A glossary of words associated with Jacques Derrida accommodating the far-reaching implications of his work
This cornucopia of words and definitions intervenes at crucial points of tension across the entire range of Derrida's publications, including those published posthumously. It offers sustained expository engagement with a series of 67 key words - from 'Aporia' to 'Yes' - having significance throughout Derrida's thought and writing. Touching on the literary, as well as on political, aesthetic, phenomenological and psychoanalytic discourses, and tracing how Derrida's own practice of close reading shadows faithfully the texts he reads before producing a breaking point in the logical limits of a given text, each word, the essays illustrate, is not a final word.
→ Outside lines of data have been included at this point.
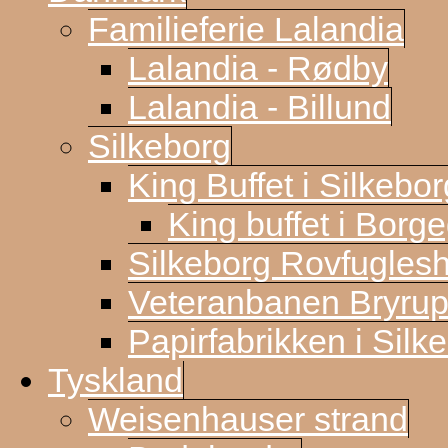
Familieferie Lalandia
Lalandia - Rødby
Lalandia - Billund
Silkeborg
King Buffet i Silkebor
King buffet i Borg
Silkeborg Rovfugles
Veteranbanen Bryrup
Papirfabrikken i Silk
Tyskland
Weisenhauser strand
Instead, each shows itself, through close reading that places the terms, figures, tropes, and motifs in their broader contexts, to be a gateway, opening on to innumerable, interconnected concerns that inform the work of Jacques Derrida.
Maria-Daniella Dick is presently University Teacher in Literature since 1900 at the University of Glasgow. She has previously taught English Literature and Comparative Literature at the University of Glasgow, and was a Visiting Lecturer at Glasgow School of Art.
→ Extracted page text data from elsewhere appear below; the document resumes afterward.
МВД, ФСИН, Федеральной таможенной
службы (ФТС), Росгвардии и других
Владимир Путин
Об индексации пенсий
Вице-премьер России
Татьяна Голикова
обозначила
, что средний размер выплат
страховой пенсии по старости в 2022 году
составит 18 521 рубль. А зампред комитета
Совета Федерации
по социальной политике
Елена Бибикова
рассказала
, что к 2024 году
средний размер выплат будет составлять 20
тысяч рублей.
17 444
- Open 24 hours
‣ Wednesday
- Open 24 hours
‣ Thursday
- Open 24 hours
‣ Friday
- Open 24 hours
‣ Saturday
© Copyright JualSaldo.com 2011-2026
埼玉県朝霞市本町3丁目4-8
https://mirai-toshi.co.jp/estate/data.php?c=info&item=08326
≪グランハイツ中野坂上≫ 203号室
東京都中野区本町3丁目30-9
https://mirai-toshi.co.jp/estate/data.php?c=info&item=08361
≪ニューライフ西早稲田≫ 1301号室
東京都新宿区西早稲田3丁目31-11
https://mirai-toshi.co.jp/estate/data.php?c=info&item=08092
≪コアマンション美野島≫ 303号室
Julian Wolfeys is author and editor of more than 40 books on nineteenth- and twentieth-century English literature and literary theory. He is Professor of English Literature at the University of Portsmouth, where he is also Director of the Centre for Studies in Literature. His most recent publication is a novel, Silent Music, published by Triarchy Press. He is working at present on a second collection of poetry focused on the themes of memory, place, and loss.